• ENTRIES SUPPLIED
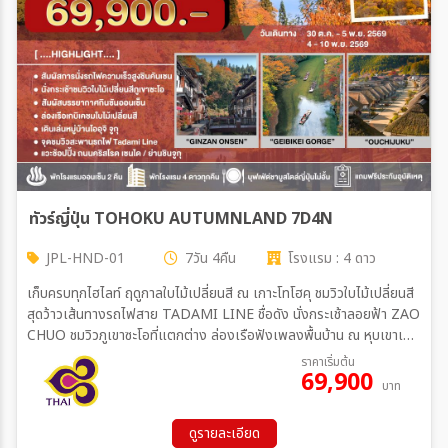
สายการบิน
ตั้งแต่วันที่
ถึงวันที่
ทัวร์ญี่ปุ่น TOHOKU AUTUMNLAND 7D4N
JPL-HND-01
7วัน 4คืน
โรงแรม : 4 ดาว
เฉพาะเดือน
เก็บครบทุกไฮไลท์ ฤดูกาลใบไม้เปลี่ยนสี ณ เกาะโทโฮคุ ชมวิวใบไม้เปลี่ยนสี
สุดว้าวเส้นทางรถไฟสาย TADAMI LINE ชื่อดัง นั่งกระเช้าลอยฟ้า ZAO
CHUO ชมวิวภูเขาซะโอที่แตกต่าง ล่องเรือฟังเพลงพื้นบ้าน ณ หุบเขาเก
บิเค แวะหมู่บ้านออนเซ็นที่สวยที่สุดของญี่ปุ่น "กินซันออนเซ็น" เช็คอินเมือง
ราคาเริ่มต้น
ระหว่าง
69,900
มรดกโลกนิกโก้ ช็อปปิ้งย่านฮิตชินจูกุ พักโรงแรม 4 ดาวทุกคืน
บาท
ดูรายละเอียด
ค้นหา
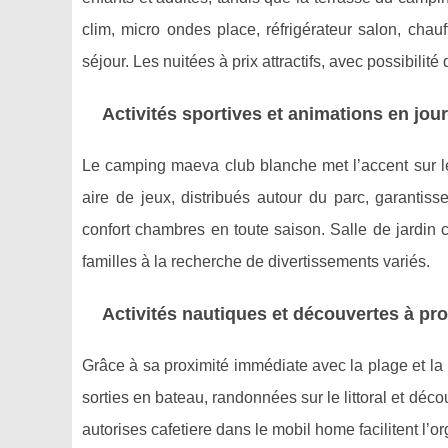
clim, micro ondes place, réfrigérateur salon, cha
séjour. Les nuitées à prix attractifs, avec possibilité d
Activités sportives et animations en jou
Le camping maeva club blanche met l’accent sur les 
aire de jeux, distribués autour du parc, garanti
confort chambres en toute saison. Salle de jardin 
familles à la recherche de divertissements variés.
Activités nautiques et découvertes à pr
Grâce à sa proximité immédiate avec la plage et la
sorties en bateau, randonnées sur le littoral et déco
autorises cafetiere dans le mobil home facilitent l’org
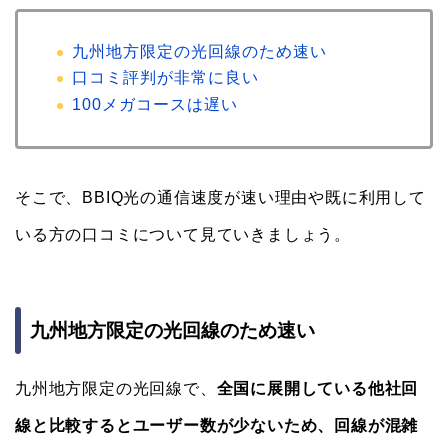
九州地方限定の光回線のため速い
口コミ評判が非常に良い
100メガコースは遅い
そこで、BBIQ光の通信速度が速い理由や既に利用して
いる方の口コミについて見ていきましょう。
九州地方限定の光回線のため速い
九州地方限定の光回線で、
全国に展開している他社回
線と比較するとユーザー数が少ないため、回線が混雑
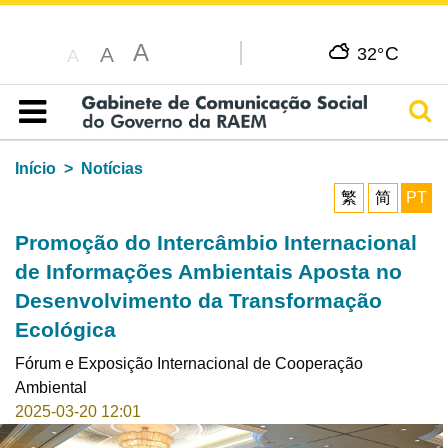
A
C
A
32°
A
Pesq
Índice
Início
Notícias
繁
简
PT
Promoção do Intercâmbio Internacional
de Informações Ambientais Aposta no
Desenvolvimento da Transformação
Ecológica
Fórum e Exposição Internacional de Cooperação
Ambiental
2025-03-20 12:01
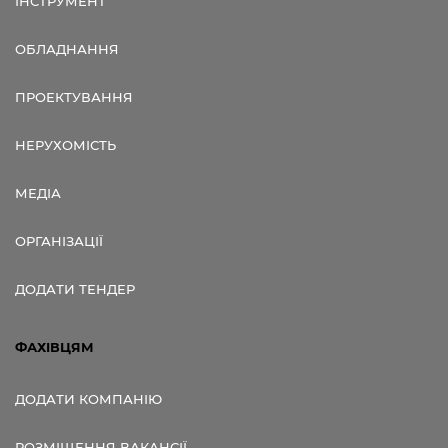
ІНСТРУМЕНТ
ОБЛАДНАННЯ
ПРОЕКТУВАННЯ
НЕРУХОМІСТЬ
МЕДІА
ОРГАНІЗАЦІЇ
ДОДАТИ ТЕНДЕР
ФАХІВЦЯМ
ДОДАТИ КОМПАНІЮ
РОЗМІЩЕННЯ ВАКАНСІЇ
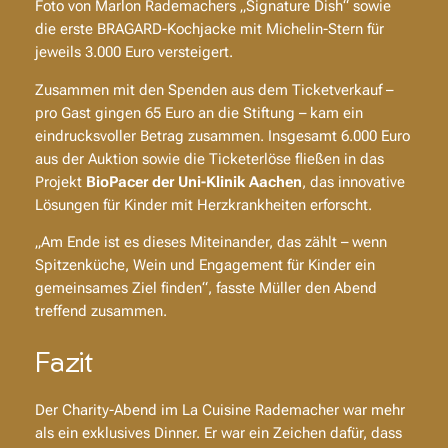
Foto von Marlon Rademachers „Signature Dish“ sowie
die erste BRAGARD-Kochjacke mit Michelin-Stern für
jeweils 3.000 Euro versteigert.
Zusammen mit den Spenden aus dem Ticketverkauf –
pro Gast gingen 65 Euro an die Stiftung – kam ein
eindrucksvoller Betrag zusammen. Insgesamt 6.000 Euro
aus der Auktion sowie die Ticketerlöse fließen in das
Projekt
BioPacer der Uni-Klinik Aachen
, das innovative
Lösungen für Kinder mit Herzkrankheiten erforscht.
„Am Ende ist es dieses Miteinander, das zählt – wenn
Spitzenküche, Wein und Engagement für Kinder ein
gemeinsames Ziel finden“, fasste Müller den Abend
treffend zusammen.
Fazit
Der Charity-Abend im
La Cuisine Rademacher
war mehr
als ein exklusives Dinner. Er war ein Zeichen dafür, dass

• WHAT YOU ARE ASKED TO DO
Working from the entries above, reproduce exactly and only the lines beginning with the line that has "โรงแรม : 4 ดาว" and ending with the line that has "Lösungen für Kinder"; omit all pictures.

• SOLUTION FOR THIS PROBLEM
โรงแรม : 4 ดาว
เฉพาะเดือน
เก็บครบทุกไฮไลท์ ฤดูกาลใบไม้เปลี่ยนสี ณ เกาะโทโฮคุ ชมวิวใบไม้เปลี่ยนสี
สุดว้าวเส้นทางรถไฟสาย TADAMI LINE ชื่อดัง นั่งกระเช้าลอยฟ้า ZAO
CHUO ชมวิวภูเขาซะโอที่แตกต่าง ล่องเรือฟังเพลงพื้นบ้าน ณ หุบเขาเก
บิเค แวะหมู่บ้านออนเซ็นที่สวยที่สุดของญี่ปุ่น "กินซันออนเซ็น" เช็คอินเมือง
ราคาเริ่มต้น
ระหว่าง
69,900
มรดกโลกนิกโก้ ช็อปปิ้งย่านฮิตชินจูกุ พักโรงแรม 4 ดาวทุกคืน
บาท
ดูรายละเอียด
ค้นหา
clim, micro ondes place, réfrigérateur salon, cha
séjour. Les nuitées à prix attractifs, avec possibilité d
Activités sportives et animations en jou
Le camping maeva club blanche met l’accent sur les 
aire de jeux, distribués autour du parc, garanti
confort chambres en toute saison. Salle de jardin 
familles à la recherche de divertissements variés.
Activités nautiques et découvertes à pr
Grâce à sa proximité immédiate avec la plage et la
sorties en bateau, randonnées sur le littoral et déco
autorises cafetiere dans le mobil home facilitent l’org
九州地方限定の光回線のため速い
口コミ評判が非常に良い
100メガコースは遅い
そこで、BBIQ光の通信速度が速い理由や既に利用して
いる方の口コミについて見ていきましょう。
九州地方限定の光回線のため速い
九州地方限定の光回線で、
全国に展開している他社回
線と比較するとユーザー数が少ないため、回線が混雑
A
C
A
32°
A
Pesq
Índice
Início
Notícias
繁
简
PT
Promoção do Intercâmbio Internacional
de Informações Ambientais Aposta no
Desenvolvimento da Transformação
Ecológica
Fórum e Exposição Internacional de Cooperação
Ambiental
2025-03-20 12:01
ІНСТРУМЕНТ
ОБЛАДНАННЯ
ПРОЕКТУВАННЯ
НЕРУХОМІСТЬ
МЕДІА
ОРГАНІЗАЦІЇ
ДОДАТИ ТЕНДЕР
ФАХІВЦЯМ
ДОДАТИ КОМПАНІЮ
РОЗМІЩЕННЯ ВАКАНСІЇ
Foto von Marlon Rademachers „Signature Dish“ sowie
die erste BRAGARD-Kochjacke mit Michelin-Stern für
jeweils 3.000 Euro versteigert.
Zusammen mit den Spenden aus dem Ticketverkauf –
pro Gast gingen 65 Euro an die Stiftung – kam ein
eindrucksvoller Betrag zusammen. Insgesamt 6.000 Euro
aus der Auktion sowie die Ticketerlöse fließen in das
Projekt
BioPacer der Uni-Klinik Aachen
, das innovative
Lösungen für Kinder mit Herzkrankheiten erforscht.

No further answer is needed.